But what is eternal life?

Some will answer, ‘Going to heaven when we die.’ But what before you die? You do not know? cannot tell?

Let us listen to what God Himself says. Let us listen to what the Lord Jesus Christ, the Word of God, says. Let us listen to what He who spake as man never spake, says. Surely His words must be the clearest, the simplest, the most exact, the deepest, the widest; the exactly fit and true words, the complete words, the perfect words, which cannot be improved on by adding to them or taking away one jot or tittle. What did the Lord Jesus Christ say that eternal life was?

‘This is eternal life, that they may know Thee the only true God, and Jesus Christ whom Thou hast sent.’

To know God and Jesus Christ; that is eternal life. That is all the eternal life which any of us will ever have, my friends. Unless our Lord’s words are not complete and perfect, and do not tell us the truth, the whole truth, and nothing but the truth, about eternal life, that is all the eternal life any one will ever have; and we must make up our minds to be content therewith.

To which some will answer, almost angrily, ‘Of course. The way to obtain eternal life is to know God and Jesus Christ; for if we do not, we cannot obtain it.’

What words are these, my friends? what rash words are these, which men thrust into Scripture out of their own carnal conceits, as if they could improve upon the speech of the Son of Man Himself? He says, not that to know God is the way to eternal life: but rather that eternal life is the way to know God. He does not say, This is to know God and Jesus Christ, in order that they may have eternal life. Whatever He says, He does not say that. Nay, more, if we are to be very exact (and can we be too exact?) with the Lord’s words, He says, that ‘This is eternal life, in order that they may know God and Jesus Christ.’ Not that we are to know God that we may obtain eternal life, but that we must have eternal life in order that we may know God; that eternal life is the means, and the knowledge of God the end and purpose for which eternal life is given us. However this may be, at least He says what the noble collect which we repeat every Sunday says, ‘That our eternal life stands in the knowledge of God,’ depends on it, and will fall without it.

‘That we may know God.’ Not merely that we may know doctrines about salvation, and the ways of winning God’s favour, and turning away His vengeance; not merely to know what God has done ages ago, or may do ages hence, for us: but to know God Himself; to know His person, His likeness, His character; and what He is, and what He does, now and always; to know His righteousness, His goodness, His truth, His love, His mercy, His strength, His willingness and mightiness to save; in a word, what the Bible calls His glory; and therefore to admire and delight in Him utterly. That is what our eternal life stands in; that is why God has given to us eternal life in His Son, that we may know that. Oh, believe your Saviour simply, like little children, and enter into the joy of your Lord. Acquaint yourselves with God, and be at peace.
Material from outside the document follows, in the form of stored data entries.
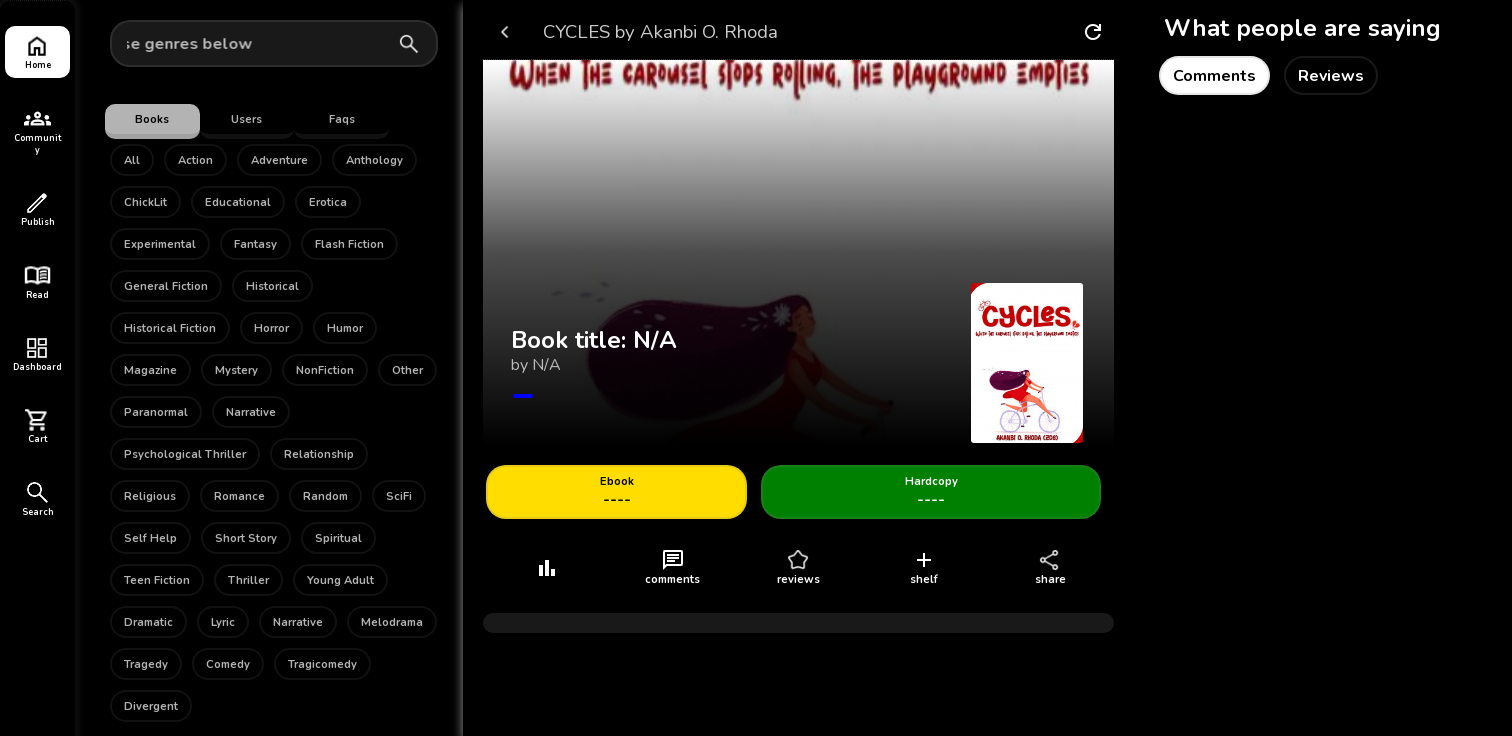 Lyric (223, 622)
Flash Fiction (349, 244)
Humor (345, 328)
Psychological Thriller (185, 454)
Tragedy (146, 664)
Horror (271, 328)
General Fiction (166, 286)
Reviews (1331, 76)
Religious (150, 496)
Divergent (151, 706)
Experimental (160, 244)
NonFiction (325, 370)
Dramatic (148, 622)
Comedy (228, 664)
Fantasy (255, 244)
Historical (272, 286)
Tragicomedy (322, 664)
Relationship (319, 454)
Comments (1214, 76)
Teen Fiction (157, 580)
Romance (239, 496)
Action (195, 160)
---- (617, 492)
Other (407, 370)
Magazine (150, 370)
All (132, 160)
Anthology (374, 160)
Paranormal (156, 412)
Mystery (236, 370)
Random (325, 496)
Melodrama (392, 622)
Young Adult (340, 580)
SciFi (399, 496)
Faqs (342, 119)
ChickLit (145, 202)
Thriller (248, 580)
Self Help (150, 538)
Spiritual (338, 538)
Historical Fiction (170, 328)
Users (246, 119)
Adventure (279, 160)
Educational (238, 202)
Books (152, 119)
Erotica (328, 202)
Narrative (251, 412)
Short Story (246, 538) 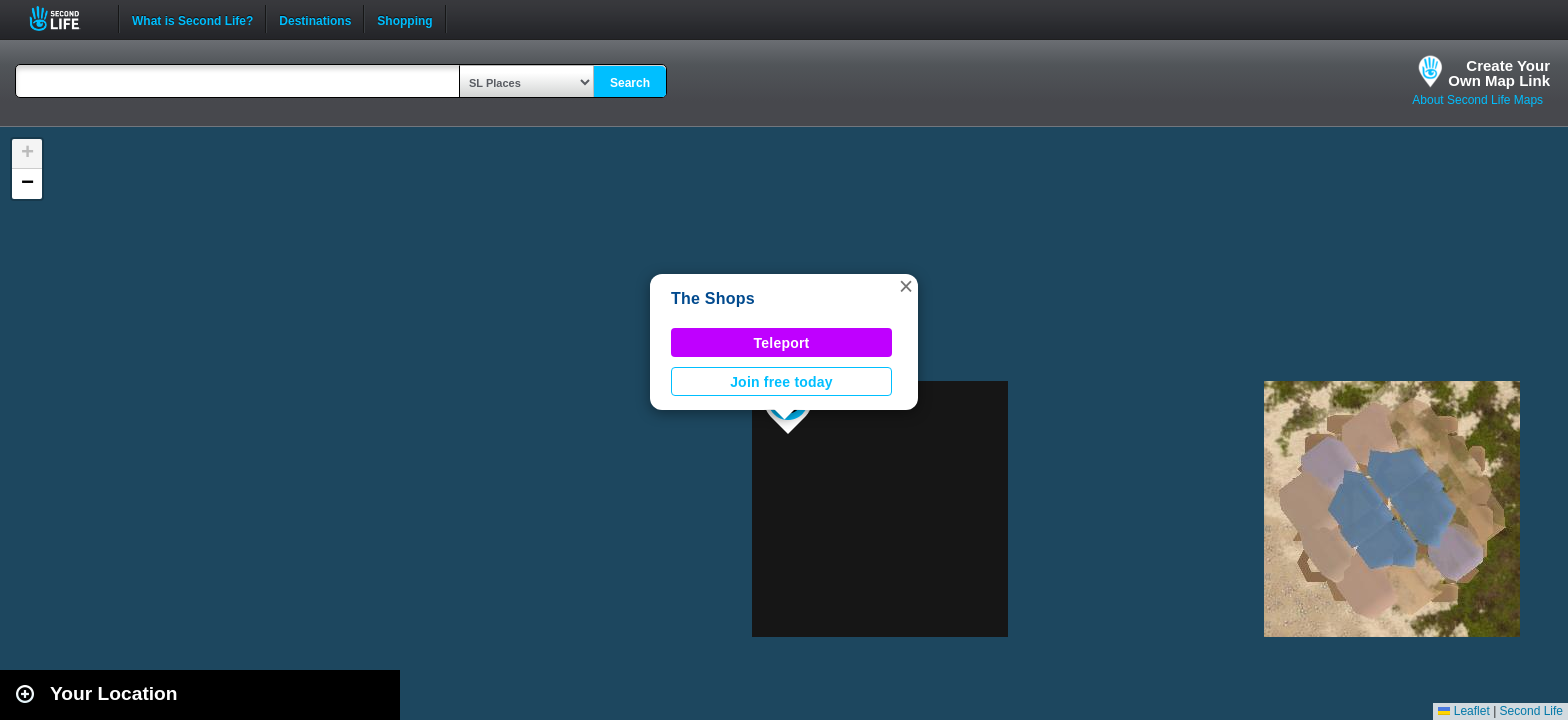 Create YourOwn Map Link (1499, 73)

To know God; and also to know Jesus Christ whom He has sent. For St. John, when he tells us that God has already given to us eternal life, says also, that this life is in His Son. To know the Son of God, in whom the Father is well pleased, because He is His perfect Son; His exact likeness, the likeness of that glory of His, and the express image of that person and character of His, which I described to you just now; One whose life was and is and ever will be eternally all love, and mercy, and self-sacrifice, and labour, for lost and sinful men; all trust and obedience to His Father. To know Him and His life, and to come to Him, and receive from Him an eternal life, which this world did not give us, and cannot take away from us; which neither man, devil, nor angel, nor the death of our bodies, the ruin of empires, the destruction of the whole universe, and of time, and space, and all things whereof man can conceive or dream, can alter in the slightest, because it is a life of goodness, and righteousness, and love, which are eternal as the God from whom they spring; eternal as Christ, who is the same yesterday, to-day, and for ever; and nothing but our own sinful wills can rob us of them.

This is eternal life, and therefore this is salvation. A very different account of it (though it is the Bible account) from that narrow and paltry one which too many have in their minds now-a-days; a narrow and paltry notion that it means only being saved from the punishment of our sins after we die; and a very unbelieving, and godless, and atheistical notion too; which, like all unbelief hurts and spoils men’s lives.